Some 200,000, for example, died in the English Civil Wars of the 17th century (out of a population of about six million). In the American Civil War, the country suffered almost a million casualties, more than in all her other wars combined. The internecine violence that erupted during and after the French Revolution claimed hundreds of thousands of deaths, tens of thousands by execution in the Vendée region alone. The Russian Civil war took uncountable (and uncounted) millions of lives.
No number of wrongs make a right, but Franco’s atrocities should be put in context. The left side of a broader picture must include the murders perpetrated by the Loyalist side, whose number was similar to Franco’s, but whose targets were different. For example, the Left murdered, in variously baroque ways, 6,832 priests (including 13 bishops), monks and nuns.

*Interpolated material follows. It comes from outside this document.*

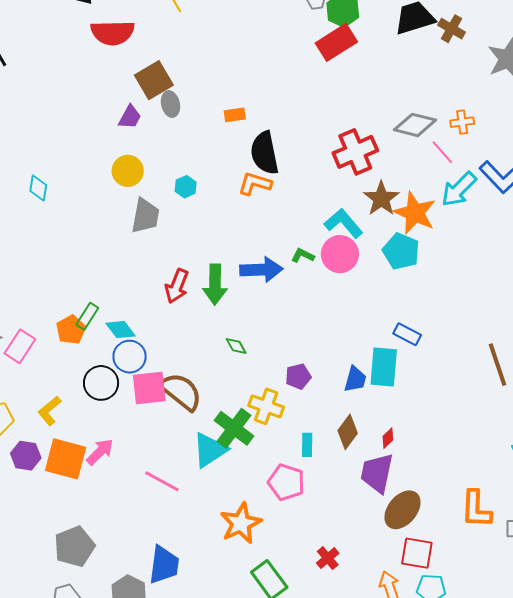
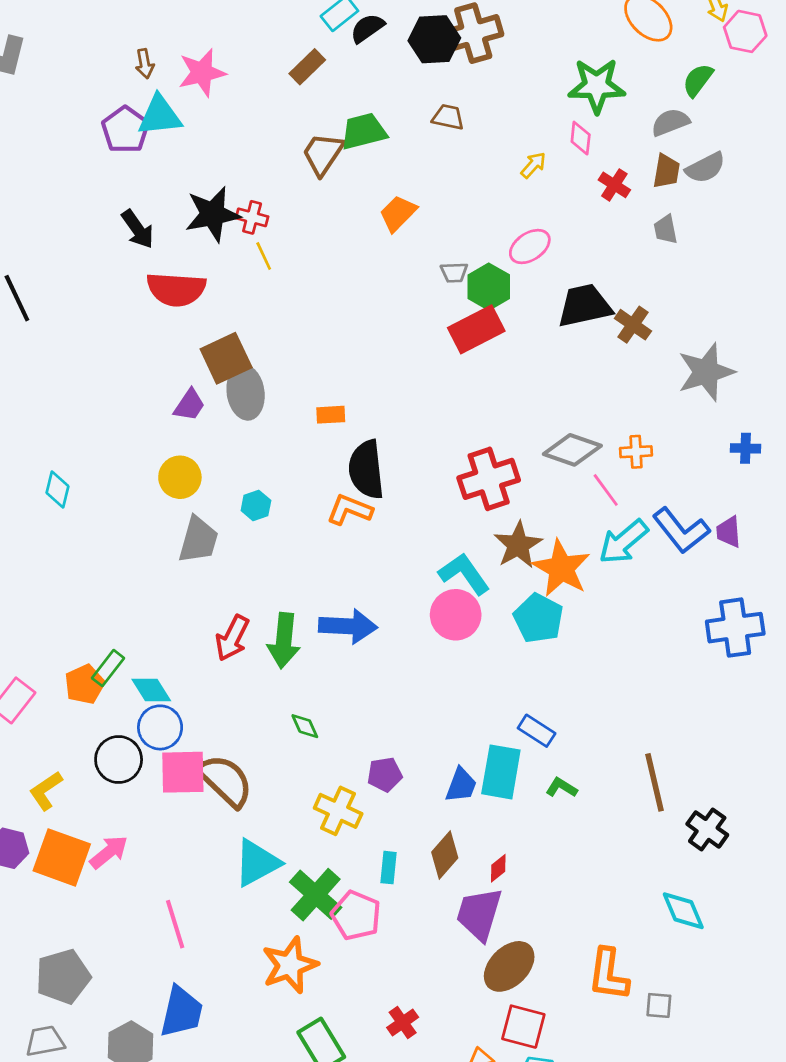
gray ellipse: (170, 104) -> (246, 392), size x1.5
green L-shape: (303, 256) -> (561, 788), moved
green cross: (234, 428) -> (316, 895), moved
pink line: (162, 481) -> (175, 924), moved, turned 39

The article mentions casually but accusingly that: “Spain remains neutral as war breaks out in Europe but Franco’s sympathies lie with the Axis powers”. Fancy that, who could have thought.
Is the implication that Franco should have sympathised with Stalin, who had attempted to turn Spain into his communist colony, rather than with Hitler and Mussolini, who helped him thwart that tragedy? It’s the first part of the quoted sentence that’s significant, not the second, especially if left unqualified.
For Franco indeed managed to withstand the tremendous pressure applied by the Nazis to enter the war on their side. And he even refused the Nazis right of passage for an attack on Gibraltar. In fact, keeping Spain out of that war was one of Franco’s great achievements. (His Blue Division did fight at Stalingrad, but all its soldiers were volunteers who couldn’t forget Stalinist crimes committed on their soil.)
Coming from a country in which hundreds of great cultural figures were either murdered by the Soviets or forced into exile, I deeply regret Lorca’s death. He was a fine poet, although, having read his work in translations only, I can’t really judge how fine.
The Times writer knows no such limitations: “Alongside Picasso, Dalí and Miró, he was a key figure in a cultural renaissance of a stature that Spain had not seen since the 17th century.” This means one has to look at painters to find cultural figures of a stature comparable to Lorca’s. No other writers need apply.
That view is worse than wrong; it’s ignorant. For Lorca’s Spanish contemporaries included such seminal thinkers and essayists as Ortega y Gasset, Miguel Unamuno and George Santayana, along with poets as accomplished as Lorca himself, such as the Machado brothers, especially Antonio.
None of them could match Lorca’s iconic status as a martyr to the left-wing cause, but when one talks about cultural renaissances, such factors ought to be discounted. But they never are, are they?
Perhaps history is indeed written by the victors, even if they lost on the battlefield. For the Left have won their surreptitious revolution, a victory gained not by martial valour but by gradual subversion through the media and educational institutions.
And if you don’t believe me, compare The Times of 100 years ago with the same paper today.